Residents of government-held areas who spoke to The Associated Press paint a grim picture. Prices go up several times a day. Families now rely on electronic “smart cards” to secure subsidized and rationed goods that include fuel, gas canisters, tea, sugar, rice and bread. To collect them, they wait in long lines, often pushing, shoving and fighting.
At gas stations, some park their cars at night to claim a place in line and come back early in the morning to fill their cars. Residents carpool or walk whenever possible, to avoid wasting fuel.
REPUBLIC OF QUEUES
“It is the ‘Republic of Queues,’” said Ibrahim Hamidi, a Syrian journalist based in London who covers Syrian affairs for the Saudi-owned newspaper Asharq Al-Awsat.

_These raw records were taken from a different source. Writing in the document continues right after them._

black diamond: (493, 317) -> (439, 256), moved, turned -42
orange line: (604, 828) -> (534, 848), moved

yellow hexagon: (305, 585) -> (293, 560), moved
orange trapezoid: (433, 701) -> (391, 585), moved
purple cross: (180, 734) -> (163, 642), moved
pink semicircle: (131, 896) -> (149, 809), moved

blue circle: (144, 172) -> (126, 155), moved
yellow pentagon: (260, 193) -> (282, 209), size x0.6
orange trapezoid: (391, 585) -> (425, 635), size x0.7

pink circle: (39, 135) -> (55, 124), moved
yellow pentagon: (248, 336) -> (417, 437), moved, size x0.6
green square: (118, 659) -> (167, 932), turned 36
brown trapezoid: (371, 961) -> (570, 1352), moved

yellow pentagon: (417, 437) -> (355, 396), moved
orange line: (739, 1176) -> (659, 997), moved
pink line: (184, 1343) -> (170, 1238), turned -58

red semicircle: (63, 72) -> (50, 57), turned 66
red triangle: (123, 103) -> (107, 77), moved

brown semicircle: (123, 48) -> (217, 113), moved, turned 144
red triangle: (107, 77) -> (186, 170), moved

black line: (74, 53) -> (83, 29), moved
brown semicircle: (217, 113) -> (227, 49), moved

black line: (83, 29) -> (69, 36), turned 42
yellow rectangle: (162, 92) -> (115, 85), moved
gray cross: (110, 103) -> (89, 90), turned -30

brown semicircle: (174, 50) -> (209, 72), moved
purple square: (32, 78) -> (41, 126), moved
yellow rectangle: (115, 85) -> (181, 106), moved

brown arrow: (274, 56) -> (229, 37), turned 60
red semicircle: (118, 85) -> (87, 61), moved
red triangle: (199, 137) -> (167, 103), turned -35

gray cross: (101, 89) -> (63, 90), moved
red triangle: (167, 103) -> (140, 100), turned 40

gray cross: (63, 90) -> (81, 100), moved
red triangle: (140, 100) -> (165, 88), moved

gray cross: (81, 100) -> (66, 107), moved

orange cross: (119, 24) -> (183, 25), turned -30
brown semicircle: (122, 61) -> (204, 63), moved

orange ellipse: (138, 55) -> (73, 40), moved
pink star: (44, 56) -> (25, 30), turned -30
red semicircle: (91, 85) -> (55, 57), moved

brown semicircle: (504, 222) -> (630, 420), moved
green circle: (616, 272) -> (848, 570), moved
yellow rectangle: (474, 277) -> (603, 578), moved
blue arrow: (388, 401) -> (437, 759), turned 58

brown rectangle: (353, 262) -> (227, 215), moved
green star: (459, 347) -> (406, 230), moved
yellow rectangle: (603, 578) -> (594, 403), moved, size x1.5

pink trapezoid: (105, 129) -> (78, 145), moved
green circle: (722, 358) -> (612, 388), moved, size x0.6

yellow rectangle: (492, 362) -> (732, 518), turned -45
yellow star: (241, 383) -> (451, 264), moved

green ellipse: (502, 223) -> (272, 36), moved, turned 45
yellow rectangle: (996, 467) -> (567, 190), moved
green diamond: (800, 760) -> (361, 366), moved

Despite the rising discontent, Assad’s rule is not threatened, because people are too busy with their own survival, he said. “They don’t have time to think about anything political. They have no time to think about transition, or the constitution or reforms, because they are busy all the time.”
Food prices have risen 230% the past year, and many Syrians say they are consumed with searching for essential goods that are no longer available. Many families go without meat and fruits for months. At vegetable markets, people often buy a single piece, because they can’t afford more. The monthly salary of a state employee is now worth $15-$20, compared to around $170 a year ago.
In the main cities, many plan their day around the electricity schedule, since power is cut four hours for every two it’s on, sometimes longer. Unlike in Lebanon, where neighborhood generators have been institutionalized, only well-off people can afford them in Syria.
In winter, with gas bottles in short supply, many resorted to using toxic old wood heaters for warmth, with children seen rummaging through trash for anything to burn.
The simultaneous crises in Lebanon and Syria have fed off each other. Where Lebanese once traveled to Damascus to buy cheaper, good quality medicine, textiles and other goods, now Lebanon’s subsidized goods, including fuel and medicine are smuggled to Syria, exacerbating Lebanon’s economic crisis.
A Syrian media activist who goes by the pseudonym of Omar Hariri said rations of bread, gasoline, cooking gas and diesel barely cover 10% of people’s needs. Waiting in line for hours has become “a way of life,” he said.
“I have a relative who got his turn for gasoline in January after two months of cold had passed, and he was forced to buy from the black market at a much higher price,” he said.
WALLS OF FEAR
Syrian economist Samir Seifan said the collapse of Lebanon’s banking system, the U.S. sanctions, and the pandemic are all “factors that exploded at the same time.” Now the regime has no more sources of income, so they are printing money and fueling inflation, he said.
Frustration is voiced even among Assad’s most loyal supporters. One lawmaker questioned recently why Iran and Russia were not helping by sending oil and wheat.
The government has cracked down, detaining at least nine people in the last six weeks, including a prominent state TV anchor for social media posts deemed critical.
“The regime is trying to rebuild the walls of fear, to remind people that even if you are loyalists you cannot criticize us,” Hamidi said.
Assad blames the U.S., calling its sanctions economic terrorism that seeks to starve the people. Shifting regional dynamics are boosting his confidence; some Gulf Arab countries that supported the Syrian opposition now openly criticize the sanctions.
“In 10 years of war, the (Syrian) regime did not offer a single concession. There is a general feeling that things can only get worse,” Hamidi said.
“There is no horizon, no hope.”
Associated Press writer Bassem Mroue in Beirut contributed reporting.